Balloon Activities

Balloon Activities

Fill-in the Blank Analogy: __________ is like a balloon because __________.

For example, Teaching young children is like a balloon because it is always fun! This analogy activity can be used several ways:

  • orally as part of introductions
  • by giving participants a balloon-shaped piece of paper to record their idea
  • by posting on chart paper

 

Balloon Thumb Ball

This activity is a variation on thumb ball—just use a balloon.  Create a set of questions.  The questions could be “getting to know you” questions used for getting acquainted or team building, or content questions used as a revisiter/review strategy.  Write the question numbers on a balloon.  Participants stand in a circle and toss the balloon to another participant.  The receiving participant answers the question corresponding to the number closest to her right thumb.

 

Balloon Celebrations

Provide participants with colorful paper cut in the shape of a balloon.  Participants write celebrations on the balloon to be posted in a large balloon bouquet on the meeting room wall.

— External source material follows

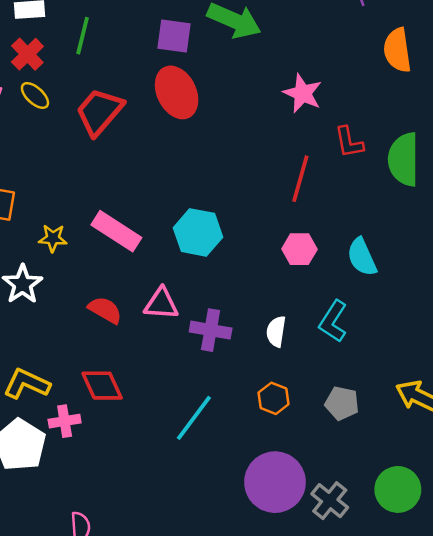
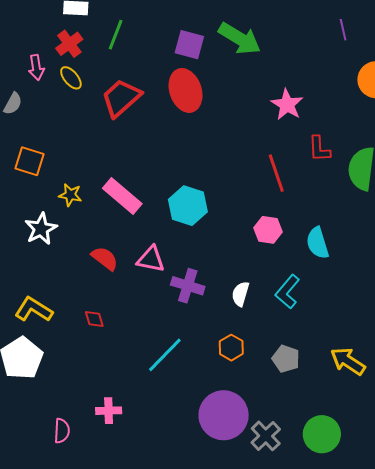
red line: (300, 179) -> (276, 173), turned -42
red diamond: (102, 386) -> (94, 319), size x0.6
pink cross: (65, 421) -> (109, 411), moved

  • Photocopy free clipart of a balloon. Stack several pieces of paper to cut out multiple copies at the same time.
  • Laminate and use water-based markers if you plan to repeat this activity.

 

Balloon Juggling and Sorting

Give each participant a balloon. Ask the group to keep all the balloons in the air.  Increase difficulty by adding more balloons or placing restrictions such as using only one hand or not moving your feet.  You may also ask participants to sort the balloons by color.  Applications:

  • as an opener to keep introductions fun, active, and concise.
  • as an active strategy to sort people into groups using the colors of the balloons
  • to make the point that we all have “things we are trying to keep in the air” and that it is easier when we work together.

 5.  Out with a Bang!

There are many activities that involve popping balloons.  Consider whether the loud noise resulting from balloon popping may be aversive to any of your participants.

Start with a Bang!

Write the goals of the workshop on separate strips of paper.  Roll up the strips to put inside balloons prior to inflating.  Ask participants to pop a balloon and read the workshop goal.

Bad Idea Popping

This activity can be used when there are bad ideas, myths, misperceptions or other notions that should be dispelled.  Write the idea to be dispelled on a balloon or on a small piece of paper rolled inside the balloon.  Have participants pop the balloon when sharing.   Discuss the corresponding “good” idea.

 

Considerations

  • Use a Sharpie to write on a balloon. Avoid the very fine tip type in order not to pop the balloon.

 

  • Helium balloons float to the ceiling so consider the ceiling height of your training site when using helium balloons in case balloons escape.

 

  • Some participants may not be able to blow up a balloon so have some ready to go in advance. Also, be aware of individuals who may have a latex allergy.

 

  • Use swimming pool noodles cut in half to bat balloons rather than toss them. This increases the fun and activity level.